Clearly, the key quantity obtained from the MC simulation is the number distribution of hyperbranched polymers, and hence the molecular weight distribution (MWD). This is measurable in experiments. Interestingly, the variation of MWD with time can be directly carried out provided that the reaction rate $R$ is known. In accordance with the above method, we have implemented 100 simulations on the semi-batch SCVP system for both Case I and Case II. In each simulation, the total number of inimers is fixed as N=10⁶, while the number of the fed inimers at each step is determined by the conversions specified in the Tables 1 and 2. For brevity, we only take the simulation results of ${M_{\rm{w}}}$ as an example to compare with the corresponding theoretical results, as shown in Figs. 5 and 6, respectively.

5Full-screen View

${M_{\rm{w}}}$ for the semi-batch SCVP system in the Case I, where lines and symbols denote the results from the GF method and MC simulations, respectively.

6Full-screen View

${M_{\rm{w}}}$ for the semi-batch SCVP system in the Case II, where lines and symbols denote the results from the GF method and MC simulation, respectively.

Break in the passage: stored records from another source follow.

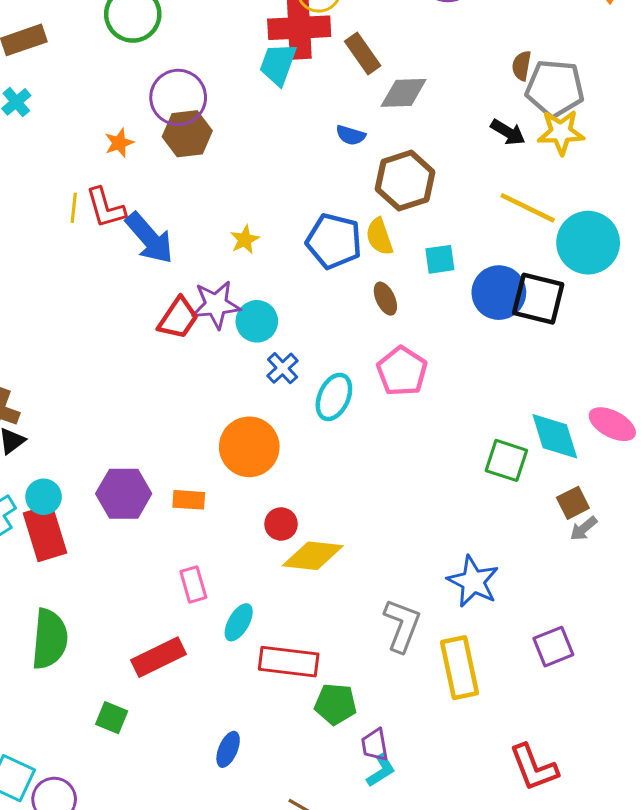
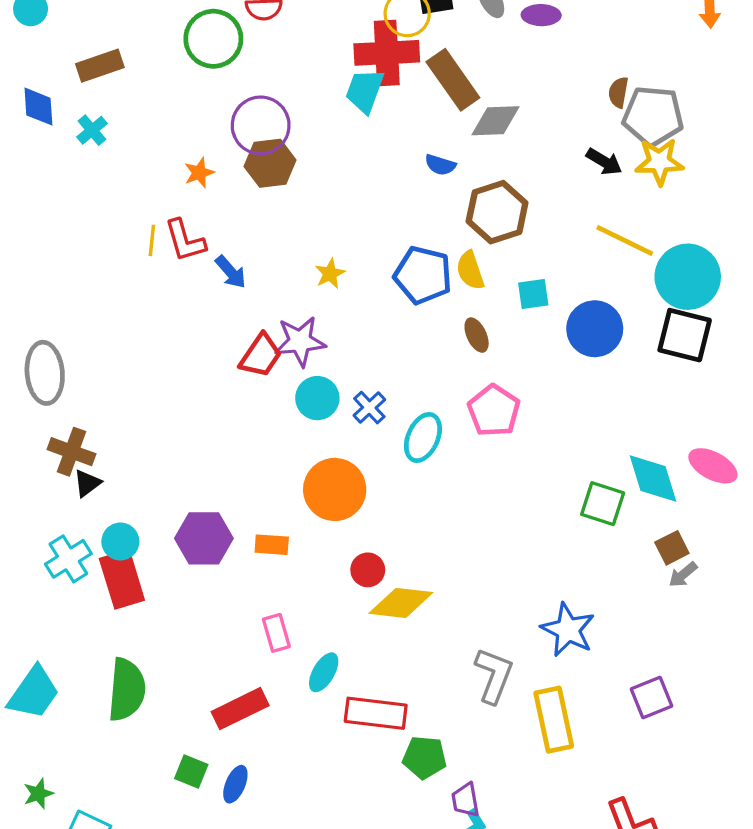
brown rectangle: (363, 54) -> (453, 80), size x1.4
blue arrow: (149, 238) -> (231, 272), size x0.6
black square: (538, 299) -> (685, 335), moved
cyan circle: (257, 321) -> (317, 398), moved
blue ellipse: (228, 749) -> (235, 784), moved

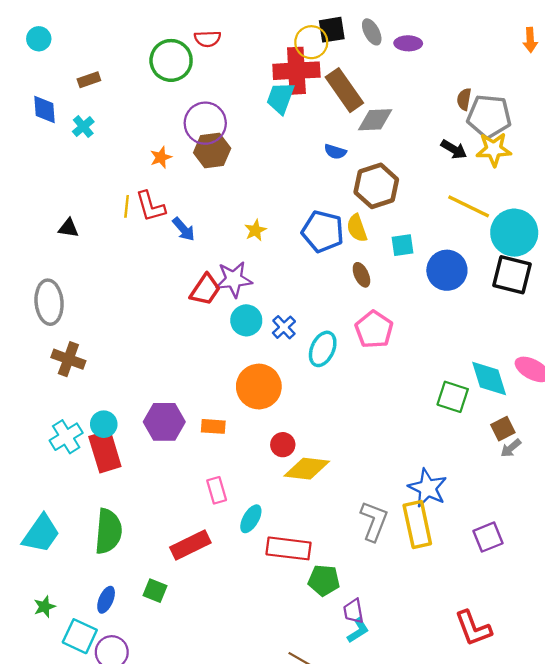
brown rectangle: (100, 66) -> (89, 80), size x0.7
black triangle: (87, 483) -> (68, 228), moved, turned 45
yellow rectangle: (554, 720) -> (417, 524), moved
blue ellipse: (235, 784) -> (106, 600), moved

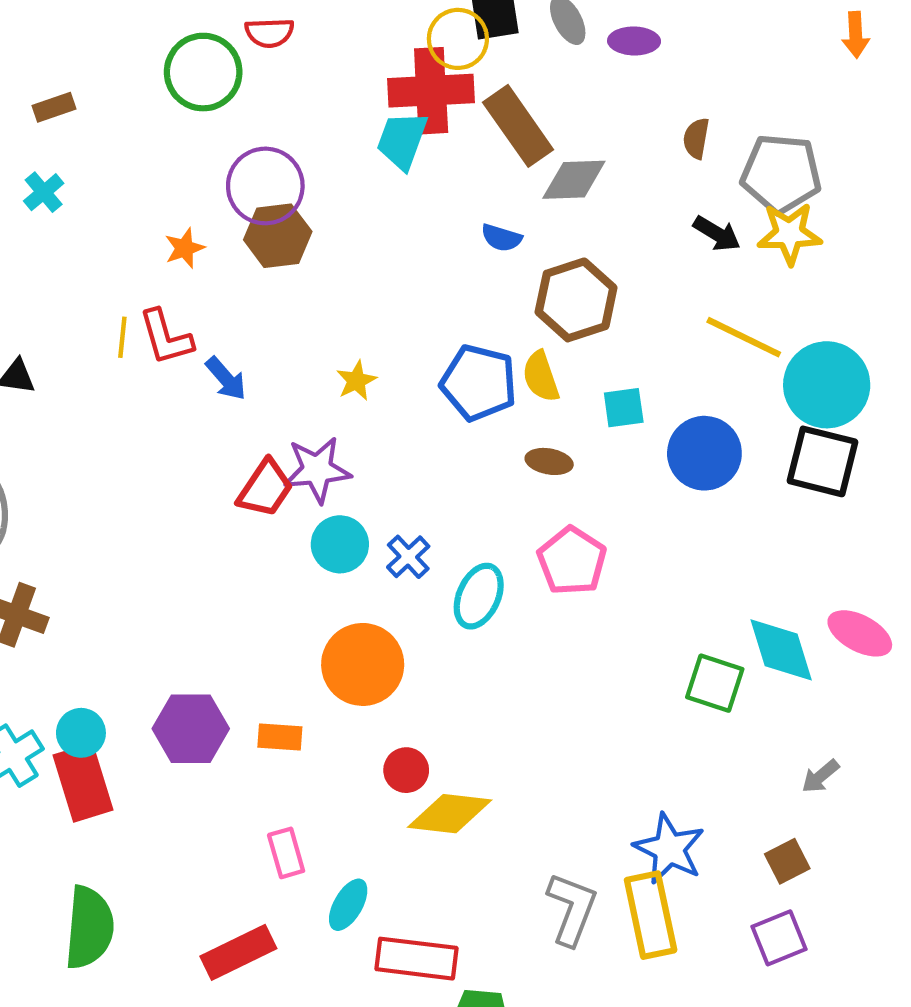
brown semicircle: (464, 99) -> (696, 138), moved
brown ellipse: (361, 275) -> (549, 461), turned -55
brown square: (503, 429) -> (787, 861), moved

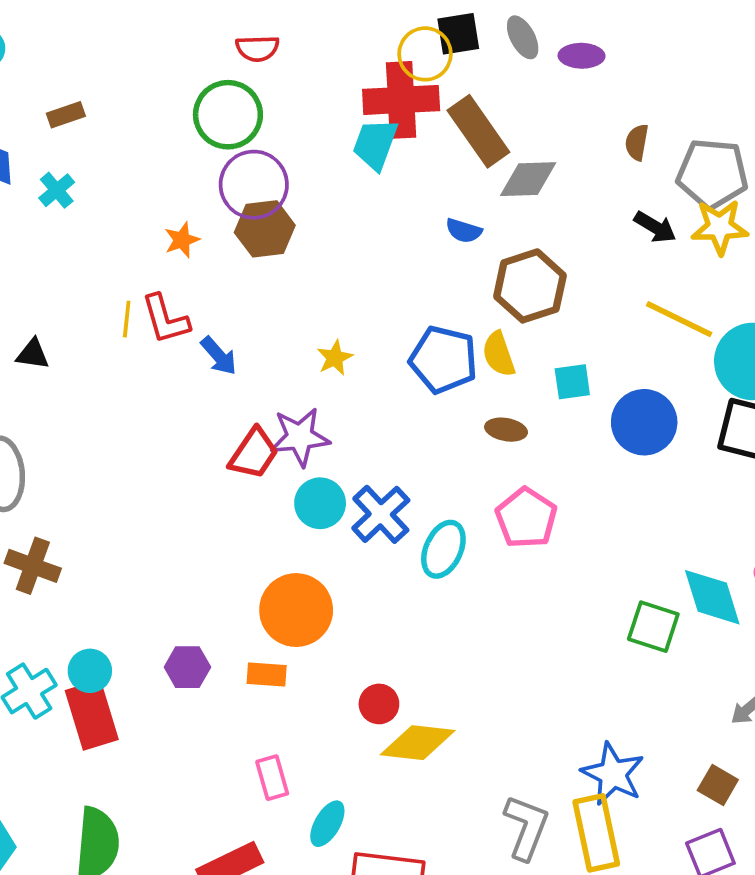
green circle: (203, 72) -> (228, 115), moved
blue cross: (408, 557) -> (381, 514), size x1.5
orange circle: (363, 664) -> (296, 610), moved
purple hexagon: (191, 729) -> (187, 667), size x0.7
brown square: (787, 861) -> (718, 785), turned -33

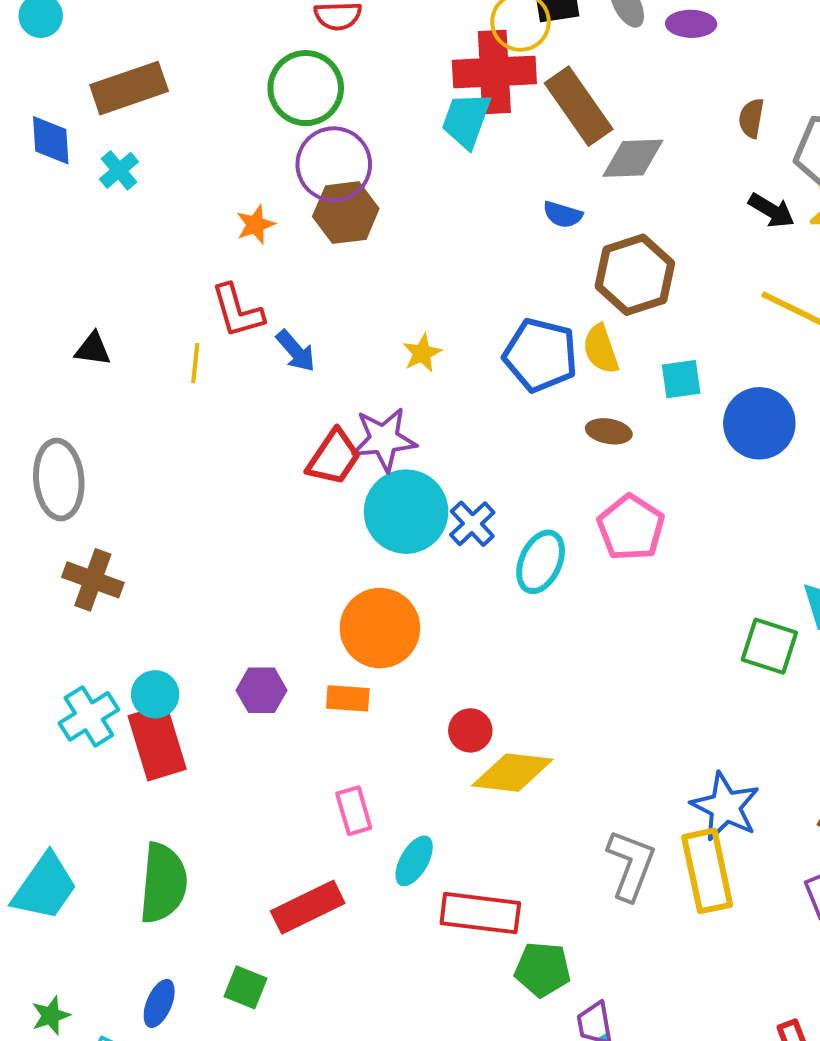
brown rectangle: (66, 115) -> (129, 88), size x1.8
yellow line: (127, 319) -> (195, 363), moved
cyan circle: (320, 503) -> (406, 512), size x1.5
blue cross: (381, 514) -> (472, 524), size x0.7

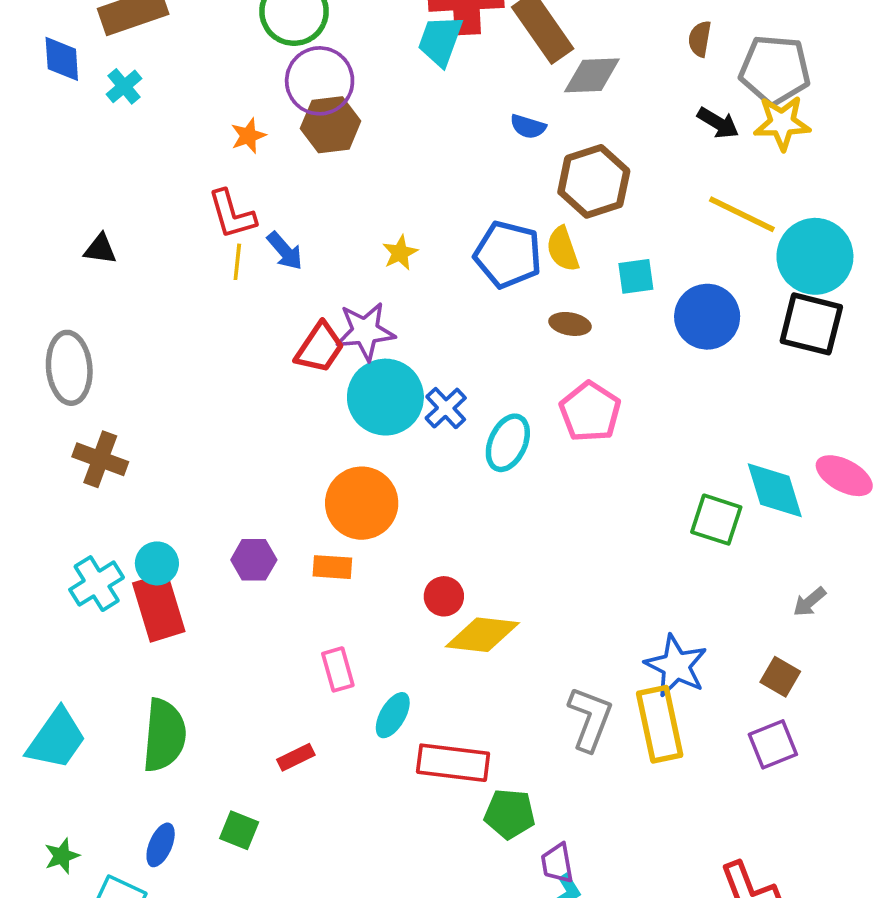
yellow line: (195, 363) -> (237, 262), moved
red rectangle: (308, 907) -> (296, 757), size x0.6

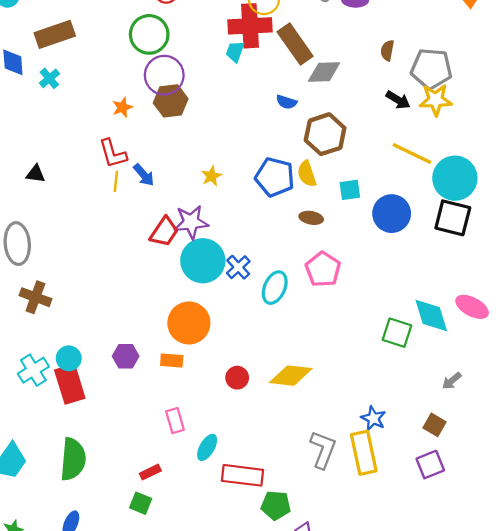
cyan trapezoid: (440, 41) -> (235, 52), size x0.7
yellow diamond: (482, 635) -> (291, 376), moved
blue star: (676, 666) -> (373, 418), size x0.7
green square: (239, 830) -> (141, 503), moved

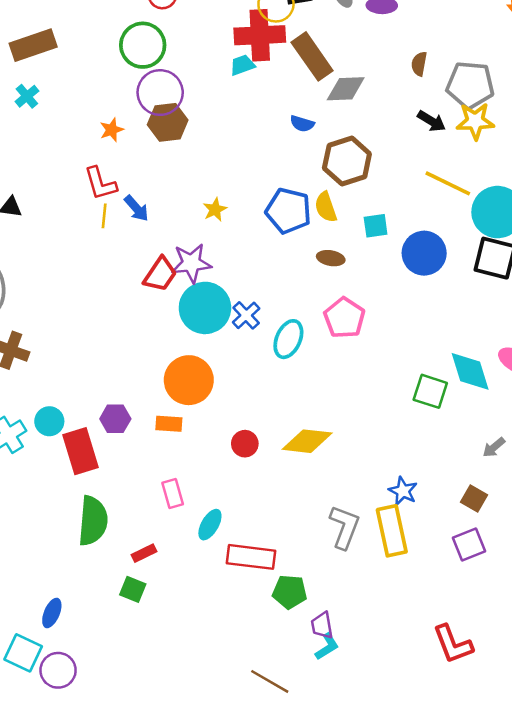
cyan trapezoid: (235, 52) -> (242, 65), turned 50
red rectangle: (70, 384) -> (80, 451), moved
green semicircle: (73, 459) -> (93, 521), moved

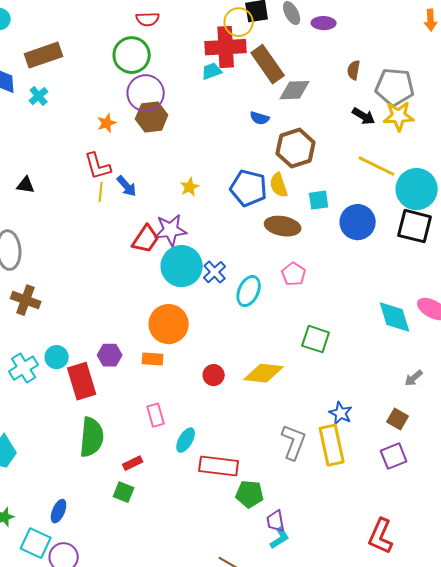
brown ellipse: (331, 258) -> (283, 226), size x1.6
pink pentagon: (344, 318) -> (294, 274), size x0.7
green square: (430, 391) -> (316, 339), moved
red L-shape: (453, 644) -> (381, 536), turned 45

An excellent agreement between the theoretical and simulation results can be observed. At a fixed $L$, there was an obvious increase in ${M_{\rm{w}}}$ whenever a polymerization step is finished. Seen from panels (a) to (d) in Fig. 5, it can be found that ${M_{\rm{w}}}$ increase even by orders of magnitude with the increase of L, so does in Fig. 6. This is a general tendency of the present semi-batch SCVP system. Comparing Fig. 5 with Fig. 6, one can find that the increment of ${M_{\rm{w}}}$ in the Case I is always larger than that in the Case II. Such a tendency depends on the predetermined schedule given in Tables 1 and 2.

The above simulation results manifested that the present GF method can be employed to evaluate ${M_{\rm{n}}}$, ${M_{\rm{w}}}$, ${M_{\rm{z}}}$, and Đ of polymers by a semi-batch SCVP system. Experimentally, one might be interested in the variations of relevant average physical quantities with time. This can be easily realized in the MC simulation when the reaction rate $R$ is given. Instead of this, in this paper the conversion $x$ is used as the variable to describe the average physical quantities varying in the polymerization process. For a practical polymerization system, one can optimize feeding details to prepare hyperbranched polymers with desired average properties. Consequently, one can choose feeding ways, specify the number of batches, and predetermine conversions at each step. On the basis of these information, some average polymeric quantities of interest can be obtained by Eq. (21) in a straightforward manner.